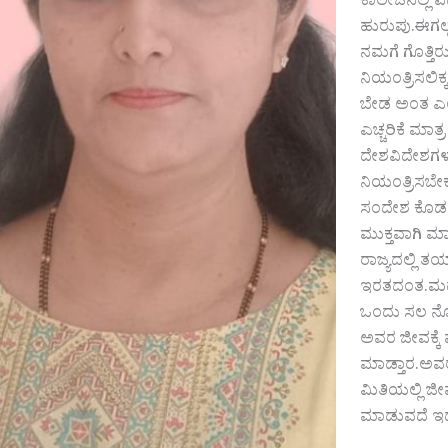
ಕಾಲೇಜಿನಲ್ಲಿ 
ಹುರುಪು.ಈಗಲ
ನಮಗೆ ಗೊತ್ತಿರ
ನಿಯಂತ್ರಿಸಲಿ
ಬೇಡ ಅಂತ ಎಲ್
ಎಚ್ಚರಿಕೆ ಮಾ
ದೇಶವಿದೇಶಗಳ ನ
ನಿಯಂತ್ರಿಸಬೇ
ಸಂದೇಶ ಕೊಡತಾ
ಮುಕ್ತವಾಗಿ ಮ
ರಾಜ್ಯದಲ್ಲಿ 
ಇರತದಂತ.ಮದ್ಯ
ಒಂದು ಸಲ ನೋ
ಅವರ ಜೀವಕ್ಕೆ
ಮಾಡ್ತಾರ.ಅವರಲ
ಮಿತಿಯಲ್ಲಿ 
ಮಾಡುವದೆ ಇದಕ್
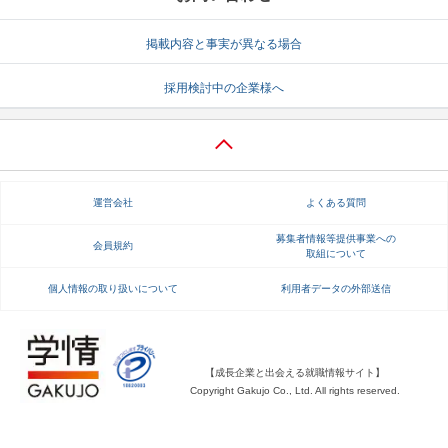
就活支援
就活コラム
掲載内容と事実が異なる場合
就活ノウハウが満載！
お役立ち記事・相談室など
採用検討中の企業様へ
適職診断
就活チャンネル
あなたに合う仕事を診断！
動画で対策講座をチェック
就活ニュースペーパー
よくある質問
運営会社
よくある質問
就活時事ニュースを更新
不明点があればこちら
募集者情報等提供事業への
会員規約
取組について
個人情報の取り扱いについて
利用者データの外部送信
【成長企業と出会える就職情報サイト】
Copyright Gakujo Co., Ltd. All rights reserved.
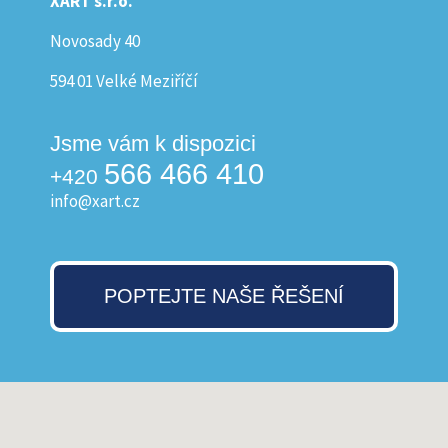
XART s.r.o.
Novosady 40
594 01 Velké Meziříčí
Jsme vám k dispozici
566 466 410
+420
info@xart.cz
POPTEJTE NAŠE ŘEŠENÍ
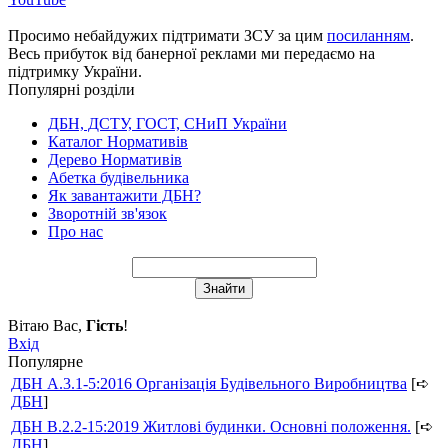
Просимо небайдужих підтримати ЗСУ за цим
посиланням
.
Весь прибуток від банерної реклами ми передаємо на
підтримку України.
Популярні розділи
ДБН, ДСТУ, ГОСТ, СНиП України
Каталог Нормативів
Дерево Нормативів
Абетка будівельника
Як завантажити ДБН?
Зворотній зв'язок
Про нас
Вітаю Вас
,
Гість
!
Вхід
Популярне
ДБН А.3.1-5:2016 Організація Будівельного Виробництва
[➪
ДБН
]
ДБН В.2.2-15:2019 Житлові будинки. Основні положення.
[➪
ДБН
]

- _Work order_: Where the word "України" appears in a line of the entries, copy that line.

- _Task answer_:
підтримку України.
ДБН, ДСТУ, ГОСТ, СНиП України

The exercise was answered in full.